- Aim of the exercise:
Below are some records; give them all again exactly, but not the pictures.

- Data to use:

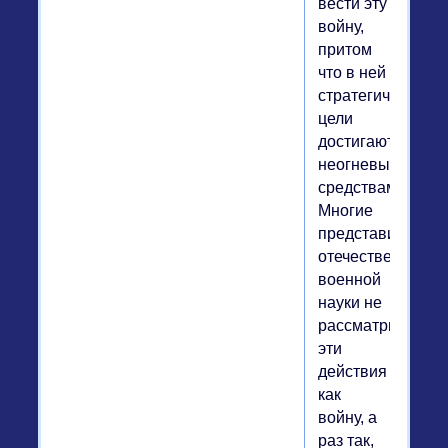
вести эту
войну,
притом
что в ней
стратегические
цели
достигаются
неогневыми
средствами?
Многие
представители
отечественной
военной
науки не
рассматривают
эти
действия
как
войну, а
раз так,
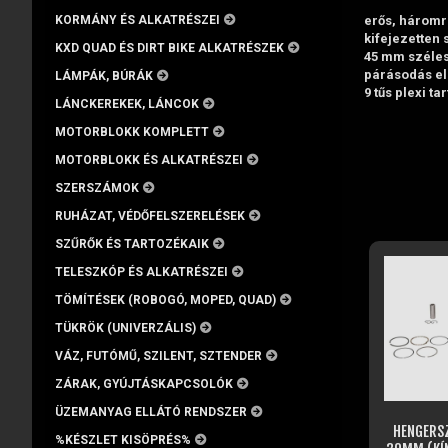
erős, háromr
KORMÁNY ÉS ALKATRÉSZEI
kifejezetten
KXD QUAD ÉS DIRT BIKE ALKATRÉSZEK
45 mm széle
párásodás ell
LÁMPÁK, BÚRÁK
9 tűs plexi tar
LÁNCKEREKEK, LÁNCOK
MOTORBLOKK KOMPLETT
MOTORBLOKK ÉS ALKATRÉSZEI
SZERSZÁMOK
RUHÁZAT, VÉDŐFELSZERELÉSEK
SZŰRŐK ÉS TARTOZÉKAIK
TELESZKÓP ÉS ALKATRÉSZEI
TÖMÍTÉSEK (ROBOGÓ, MOPED, QUAD)
TÜKRÖK (UNIVERZÁLIS)
VÁZ, FUTÓMŰ, SZILENT, SZTENDER
ZÁRAK, GYÚJTÁSKAPCSOLÓK
ÜZEMANYAG ELLÁTÓ RENDSZER
HENGERS
%KÉSZLET KISÖPRÉS%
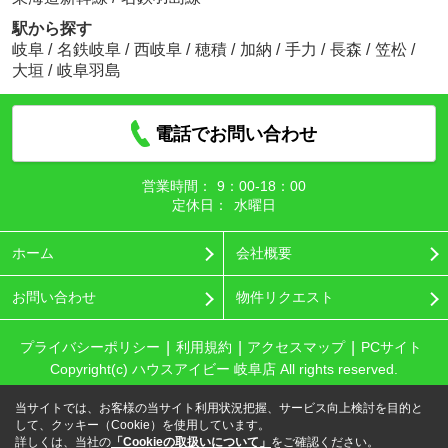
駅から探す
岐阜
/
名鉄岐阜
/
西岐阜
/
穂積
/
加納
/
手力
/
長森
/
笠松
/
大垣
/
岐阜羽島
電話でお問い合わせ
営業時間：
9：00‐18：00
定休日：
水曜日
ホーム
会社概要
お問い合わせ
物件リクエスト
プライバシーポリシー
利用規約
アクセスマップ
PCサイト
Copyright(c) ハウスアイビー 岐阜店 All rights reserved.
当サイトでは、お客様の当サイト利用状況把握、サービス向上検討を目的と
して、クッキー（Cookie）を使用しています。
詳しくは、当社の
「Cookieの取扱いについて」
をご確認ください。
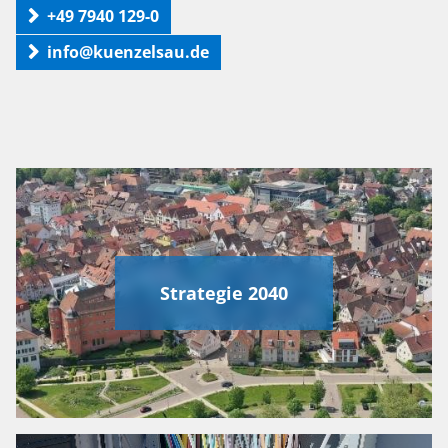
+49 7940 129-0
info@kuenzelsau.de
Strategie 2040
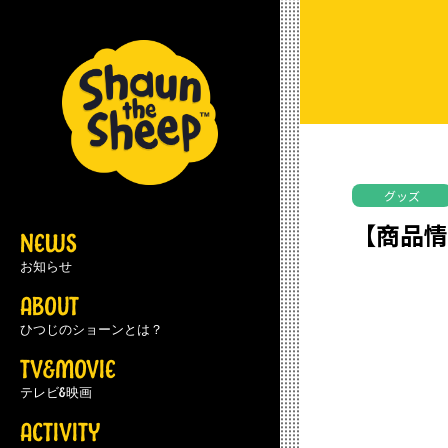
グッズ
【商品情
NEWS
お知らせ
ABOUT
ひつじのショーンとは？
TV&MOVIE
テレビ&映画
ACTIVITY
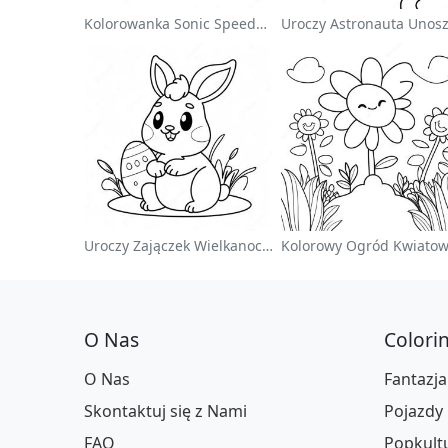
Kolorowanka Sonic Speedster
Uroczy Zajączek Wielkanocny Na Kolorowance
O Nas
Colori
O Nas
Fantazja
Skontaktuj się z Nami
Pojazdy
FAQ
Popkult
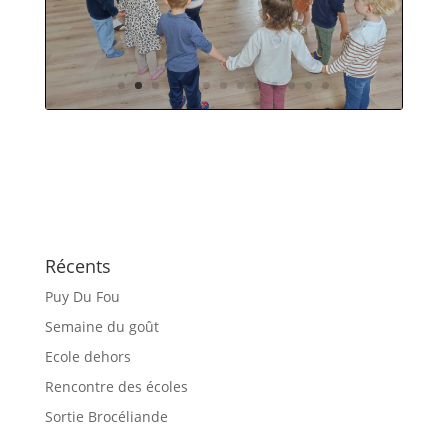
Récents
Puy Du Fou
Semaine du goût
Ecole dehors
Rencontre des écoles
Sortie Brocéliande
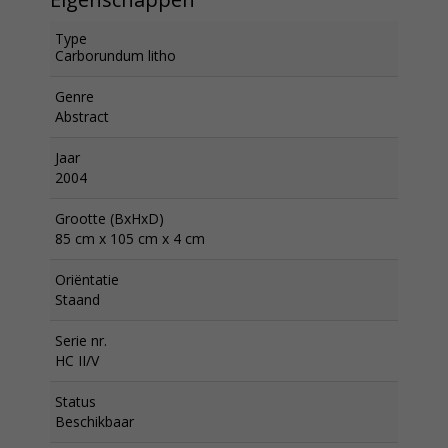
Type
Carborundum litho
Genre
Abstract
Jaar
2004
Grootte (BxHxD)
85 cm x 105 cm x 4 cm
Oriëntatie
Staand
Serie nr.
HC II/V
Status
Beschikbaar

- Reply to the task:
вести эту
войну,
притом
что в ней
стратегические
цели
достигаются
неогневыми
средствами?
Многие
представители
отечественной
военной
науки не
рассматривают
эти
действия
как
войну, а
раз так,
erős, háromr
KORMÁNY ÉS ALKATRÉSZEI
kifejezetten
KXD QUAD ÉS DIRT BIKE ALKATRÉSZEK
45 mm széle
párásodás ell
LÁMPÁK, BÚRÁK
9 tűs plexi tar
LÁNCKEREKEK, LÁNCOK
MOTORBLOKK KOMPLETT
MOTORBLOKK ÉS ALKATRÉSZEI
SZERSZÁMOK
RUHÁZAT, VÉDŐFELSZERELÉSEK
SZŰRŐK ÉS TARTOZÉKAIK
TELESZKÓP ÉS ALKATRÉSZEI
TÖMÍTÉSEK (ROBOGÓ, MOPED, QUAD)
TÜKRÖK (UNIVERZÁLIS)
VÁZ, FUTÓMŰ, SZILENT, SZTENDER
ZÁRAK, GYÚJTÁSKAPCSOLÓK
ÜZEMANYAG ELLÁTÓ RENDSZER
HENGERS
%KÉSZLET KISÖPRÉS%
駅から探す
岐阜
/
名鉄岐阜
/
西岐阜
/
穂積
/
加納
/
手力
/
長森
/
笠松
/
大垣
/
岐阜羽島
電話でお問い合わせ
営業時間：
9：00‐18：00
定休日：
水曜日
ホーム
会社概要
お問い合わせ
物件リクエスト
プライバシーポリシー
利用規約
アクセスマップ
PCサイト
Copyright(c) ハウスアイビー 岐阜店 All rights reserved.
当サイトでは、お客様の当サイト利用状況把握、サービス向上検討を目的と
して、クッキー（Cookie）を使用しています。
詳しくは、当社の
「Cookieの取扱いについて」
をご確認ください。
+49 7940 129-0
info@kuenzelsau.de
Strategie 2040
グッズ
【商品情
NEWS
お知らせ
ABOUT
ひつじのショーンとは？
TV&MOVIE
テレビ&映画
ACTIVITY
Kolorowanka Sonic Speedster
Uroczy Zajączek Wielkanocny Na Kolorowance
O Nas
Colori
O Nas
Fantazja
Skontaktuj się z Nami
Pojazdy
FAQ
Popkult
Récents
Puy Du Fou
Semaine du goût
Ecole dehors
Rencontre des écoles
Sortie Brocéliande
Type
Carborundum litho
Genre
Abstract
Jaar
2004
Grootte (BxHxD)
85 cm x 105 cm x 4 cm
Oriëntatie
Staand
Serie nr.
HC II/V
Status
Beschikbaar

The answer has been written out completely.